The easiest way to get more performance from a DSP engine is to crank up the speed. But between process and architectural limitations, clock speeds can only go up so far. As the circuits run faster, they consume more power, significantly limiting where or how they can be applied. By doing more in parallel at a lower clock rate, very-long-instruction-word (VLIW) architectures can beat the speed and power limitations.
Able to deliver gigaFLOP performance without gigahertz clock speeds, Atmel's mAgic DSP core performs floating-point computations in the complex domain in a single cycle. Based on a VLIW architecture that has up to 10 arithmetic operations running in parallel, the core can perform 1.5 billion operations/s or 1 GFLOPS (40-bit precision) with only a 100-MHz input clock (see the figure).
Also, the core can do all that while consuming less than 500 mW. This low power consumption will let designers co-integrate the core along with a host processor like the ARM, MIPS, PowerPC, or ARC to implement a system-on-a-chip solution.
The ability to deliver 1 GFLOPS at low power opens many opportunities in consumer, military, medical, industrial, and other areas.

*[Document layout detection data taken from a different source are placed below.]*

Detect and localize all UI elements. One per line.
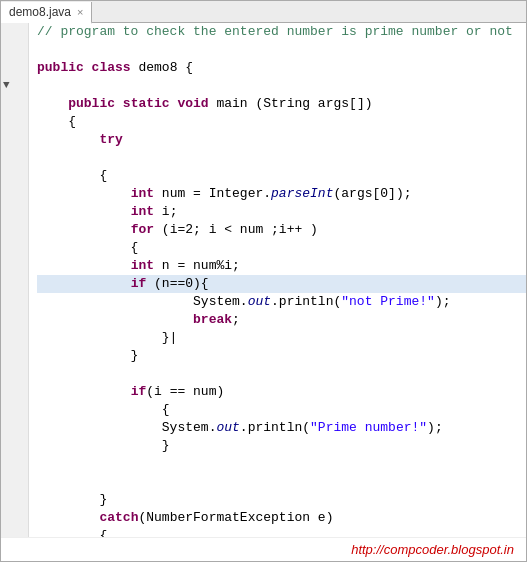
code-content[interactable]: // program to check the entered number i… bbox=[29, 23, 526, 537]
code-line: }| bbox=[37, 329, 526, 347]
code-line: int num = Integer.parseInt(args[0]); bbox=[37, 185, 526, 203]
code-line bbox=[37, 365, 526, 383]
line-gutter: ▼ bbox=[1, 23, 29, 537]
tab-bar: demo8.java × bbox=[1, 1, 526, 23]
code-line: int i; bbox=[37, 203, 526, 221]
code-line: catch(NumberFormatException e) bbox=[37, 509, 526, 527]
code-line: // program to check the entered number i… bbox=[37, 23, 526, 41]
tab-label: demo8.java bbox=[9, 5, 71, 19]
code-line: break; bbox=[37, 311, 526, 329]
code-line: public static void main (String args[]) bbox=[37, 95, 526, 113]
code-line bbox=[37, 473, 526, 491]
code-line: } bbox=[37, 437, 526, 455]
code-line: try bbox=[37, 131, 526, 149]
url-label: http://compcoder.blogspot.in bbox=[351, 542, 514, 557]
code-line: } bbox=[37, 347, 526, 365]
code-line: System.out.println("not Prime!"); bbox=[37, 293, 526, 311]
code-area: ▼ // program to check the entered number… bbox=[1, 23, 526, 537]
code-line bbox=[37, 41, 526, 59]
code-line-highlighted: if (n==0){ bbox=[37, 275, 526, 293]
editor-window: demo8.java × ▼ // program to check the e… bbox=[0, 0, 527, 562]
collapse-icon[interactable]: ▼ bbox=[3, 79, 10, 91]
code-line: public class demo8 { bbox=[37, 59, 526, 77]
code-line: { bbox=[37, 239, 526, 257]
code-line: { bbox=[37, 401, 526, 419]
code-line: if(i == num) bbox=[37, 383, 526, 401]
code-line bbox=[37, 455, 526, 473]
code-line: System.out.println("Prime number!"); bbox=[37, 419, 526, 437]
code-line bbox=[37, 77, 526, 95]
footer-url: http://compcoder.blogspot.in bbox=[1, 537, 526, 561]
code-line: { bbox=[37, 527, 526, 537]
code-line bbox=[37, 149, 526, 167]
code-line: { bbox=[37, 167, 526, 185]
tab-close-icon[interactable]: × bbox=[77, 6, 83, 18]
code-line: for (i=2; i < num ;i++ ) bbox=[37, 221, 526, 239]
code-line: { bbox=[37, 113, 526, 131]
code-line: int n = num%i; bbox=[37, 257, 526, 275]
code-line: } bbox=[37, 491, 526, 509]
tab-item-demo8[interactable]: demo8.java × bbox=[1, 2, 92, 24]
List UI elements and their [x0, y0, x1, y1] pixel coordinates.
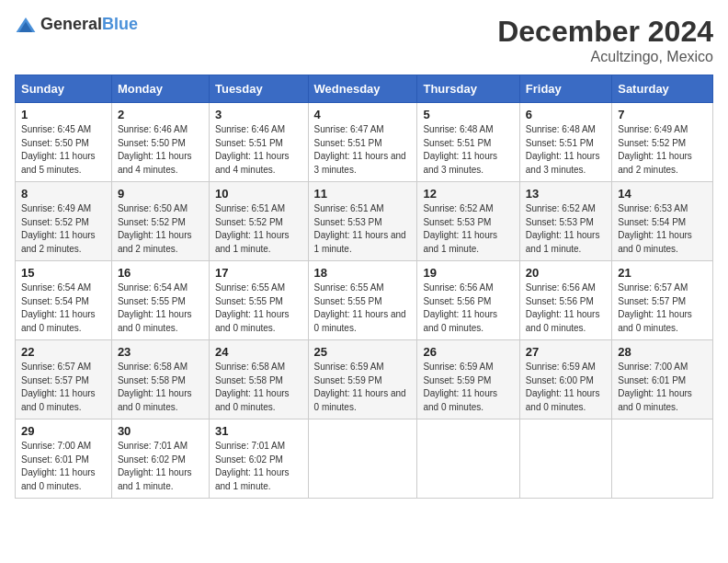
header-sunday: Sunday: [16, 75, 112, 103]
header: GeneralBlue December 2024 Acultzingo, Me…: [15, 15, 713, 65]
header-saturday: Saturday: [612, 75, 713, 103]
day-info: Sunrise: 6:59 AMSunset: 5:59 PMDaylight:…: [423, 362, 497, 412]
calendar-cell: 10Sunrise: 6:51 AMSunset: 5:52 PMDayligh…: [209, 182, 308, 261]
calendar-cell: 18Sunrise: 6:55 AMSunset: 5:55 PMDayligh…: [308, 261, 417, 340]
calendar-cell: [519, 419, 611, 499]
calendar-cell: [612, 419, 713, 499]
day-number: 22: [21, 345, 106, 359]
calendar-week-row: 15Sunrise: 6:54 AMSunset: 5:54 PMDayligh…: [16, 261, 713, 340]
day-number: 23: [118, 345, 203, 359]
day-number: 31: [215, 424, 302, 438]
header-friday: Friday: [519, 75, 611, 103]
day-number: 14: [618, 187, 707, 201]
day-number: 9: [118, 187, 203, 201]
calendar-cell: 12Sunrise: 6:52 AMSunset: 5:53 PMDayligh…: [417, 182, 519, 261]
day-info: Sunrise: 6:49 AMSunset: 5:52 PMDaylight:…: [21, 203, 96, 254]
day-number: 30: [118, 424, 203, 438]
day-info: Sunrise: 6:54 AMSunset: 5:54 PMDaylight:…: [21, 282, 96, 333]
day-info: Sunrise: 6:58 AMSunset: 5:58 PMDaylight:…: [215, 362, 290, 412]
day-number: 3: [215, 108, 302, 121]
calendar-table: Sunday Monday Tuesday Wednesday Thursday…: [15, 75, 713, 499]
logo: GeneralBlue: [15, 15, 138, 34]
day-info: Sunrise: 6:51 AMSunset: 5:53 PMDaylight:…: [314, 203, 406, 254]
calendar-cell: 7Sunrise: 6:49 AMSunset: 5:52 PMDaylight…: [612, 103, 713, 182]
calendar-cell: 4Sunrise: 6:47 AMSunset: 5:51 PMDaylight…: [308, 103, 417, 182]
location-title: Acultzingo, Mexico: [497, 49, 713, 65]
day-number: 4: [314, 108, 412, 121]
day-info: Sunrise: 6:48 AMSunset: 5:51 PMDaylight:…: [526, 124, 600, 175]
day-info: Sunrise: 7:01 AMSunset: 6:02 PMDaylight:…: [215, 441, 290, 491]
calendar-cell: 28Sunrise: 7:00 AMSunset: 6:01 PMDayligh…: [612, 340, 713, 419]
calendar-cell: [417, 419, 519, 499]
day-info: Sunrise: 7:00 AMSunset: 6:01 PMDaylight:…: [618, 362, 692, 412]
calendar-cell: 31Sunrise: 7:01 AMSunset: 6:02 PMDayligh…: [209, 419, 308, 499]
day-number: 15: [21, 266, 106, 280]
calendar-cell: 24Sunrise: 6:58 AMSunset: 5:58 PMDayligh…: [209, 340, 308, 419]
calendar-cell: 16Sunrise: 6:54 AMSunset: 5:55 PMDayligh…: [111, 261, 209, 340]
calendar-cell: 3Sunrise: 6:46 AMSunset: 5:51 PMDaylight…: [209, 103, 308, 182]
day-info: Sunrise: 6:56 AMSunset: 5:56 PMDaylight:…: [526, 282, 600, 333]
calendar-cell: 29Sunrise: 7:00 AMSunset: 6:01 PMDayligh…: [16, 419, 112, 499]
calendar-cell: 19Sunrise: 6:56 AMSunset: 5:56 PMDayligh…: [417, 261, 519, 340]
calendar-cell: 26Sunrise: 6:59 AMSunset: 5:59 PMDayligh…: [417, 340, 519, 419]
day-info: Sunrise: 7:00 AMSunset: 6:01 PMDaylight:…: [21, 441, 96, 491]
day-number: 20: [526, 266, 606, 280]
day-info: Sunrise: 6:54 AMSunset: 5:55 PMDaylight:…: [118, 282, 192, 333]
calendar-week-row: 22Sunrise: 6:57 AMSunset: 5:57 PMDayligh…: [16, 340, 713, 419]
day-info: Sunrise: 6:49 AMSunset: 5:52 PMDaylight:…: [618, 124, 692, 175]
calendar-cell: 14Sunrise: 6:53 AMSunset: 5:54 PMDayligh…: [612, 182, 713, 261]
day-number: 8: [21, 187, 106, 201]
day-number: 28: [618, 345, 707, 359]
day-number: 13: [526, 187, 606, 201]
day-number: 5: [423, 108, 513, 121]
day-number: 7: [618, 108, 707, 121]
day-number: 26: [423, 345, 513, 359]
calendar-cell: 9Sunrise: 6:50 AMSunset: 5:52 PMDaylight…: [111, 182, 209, 261]
day-info: Sunrise: 6:51 AMSunset: 5:52 PMDaylight:…: [215, 203, 290, 254]
calendar-cell: [308, 419, 417, 499]
day-info: Sunrise: 6:55 AMSunset: 5:55 PMDaylight:…: [314, 282, 406, 333]
day-number: 24: [215, 345, 302, 359]
day-info: Sunrise: 6:46 AMSunset: 5:51 PMDaylight:…: [215, 124, 290, 175]
logo-blue: Blue: [102, 15, 138, 33]
day-number: 1: [21, 108, 106, 121]
calendar-week-row: 1Sunrise: 6:45 AMSunset: 5:50 PMDaylight…: [16, 103, 713, 182]
header-tuesday: Tuesday: [209, 75, 308, 103]
calendar-cell: 11Sunrise: 6:51 AMSunset: 5:53 PMDayligh…: [308, 182, 417, 261]
header-wednesday: Wednesday: [308, 75, 417, 103]
weekday-header-row: Sunday Monday Tuesday Wednesday Thursday…: [16, 75, 713, 103]
day-number: 6: [526, 108, 606, 121]
day-number: 2: [118, 108, 203, 121]
day-number: 11: [314, 187, 412, 201]
logo-general: General: [40, 15, 102, 33]
day-info: Sunrise: 6:58 AMSunset: 5:58 PMDaylight:…: [118, 362, 192, 412]
calendar-cell: 25Sunrise: 6:59 AMSunset: 5:59 PMDayligh…: [308, 340, 417, 419]
day-number: 25: [314, 345, 412, 359]
day-info: Sunrise: 6:46 AMSunset: 5:50 PMDaylight:…: [118, 124, 192, 175]
day-info: Sunrise: 6:53 AMSunset: 5:54 PMDaylight:…: [618, 203, 692, 254]
title-area: December 2024 Acultzingo, Mexico: [497, 15, 713, 65]
header-monday: Monday: [111, 75, 209, 103]
day-number: 29: [21, 424, 106, 438]
day-info: Sunrise: 6:57 AMSunset: 5:57 PMDaylight:…: [21, 362, 96, 412]
day-info: Sunrise: 6:45 AMSunset: 5:50 PMDaylight:…: [21, 124, 96, 175]
day-info: Sunrise: 6:47 AMSunset: 5:51 PMDaylight:…: [314, 124, 406, 175]
calendar-cell: 17Sunrise: 6:55 AMSunset: 5:55 PMDayligh…: [209, 261, 308, 340]
day-info: Sunrise: 6:56 AMSunset: 5:56 PMDaylight:…: [423, 282, 497, 333]
day-info: Sunrise: 6:52 AMSunset: 5:53 PMDaylight:…: [423, 203, 497, 254]
calendar-week-row: 29Sunrise: 7:00 AMSunset: 6:01 PMDayligh…: [16, 419, 713, 499]
day-info: Sunrise: 6:59 AMSunset: 6:00 PMDaylight:…: [526, 362, 600, 412]
calendar-cell: 30Sunrise: 7:01 AMSunset: 6:02 PMDayligh…: [111, 419, 209, 499]
calendar-cell: 8Sunrise: 6:49 AMSunset: 5:52 PMDaylight…: [16, 182, 112, 261]
day-number: 21: [618, 266, 707, 280]
day-number: 18: [314, 266, 412, 280]
day-number: 16: [118, 266, 203, 280]
calendar-cell: 13Sunrise: 6:52 AMSunset: 5:53 PMDayligh…: [519, 182, 611, 261]
month-title: December 2024: [497, 15, 713, 49]
day-info: Sunrise: 7:01 AMSunset: 6:02 PMDaylight:…: [118, 441, 192, 491]
header-thursday: Thursday: [417, 75, 519, 103]
calendar-cell: 23Sunrise: 6:58 AMSunset: 5:58 PMDayligh…: [111, 340, 209, 419]
calendar-cell: 27Sunrise: 6:59 AMSunset: 6:00 PMDayligh…: [519, 340, 611, 419]
day-info: Sunrise: 6:59 AMSunset: 5:59 PMDaylight:…: [314, 362, 406, 412]
day-number: 27: [526, 345, 606, 359]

Improved hands-free phones using audio-beam forming, better hearing aids by using more-complex algorithms based on real-time differential equation solving, and radar-beam forming and anti-jamming are just a few possibilities once the compute throughput is available.
When running at 100 MHz, the mAgic arithmetic core can perform a 1024-point floating-point fast Fourier transform (FFT) in just 5962 cycles (about 60 µs) or deliver 64 outputs from a 64-tap complex finite-impulse-response filter in just 4663 cycles (about 47 µs). The processor performs 40-bit floating-point operations based on the IEEE-754 standard.
To program the core, designers at Atmel crafted a modular application programming environment that includes a simulator, a high-level macro-assembler, visual debuggers/simulators, a C compiler, and a real-time operating system.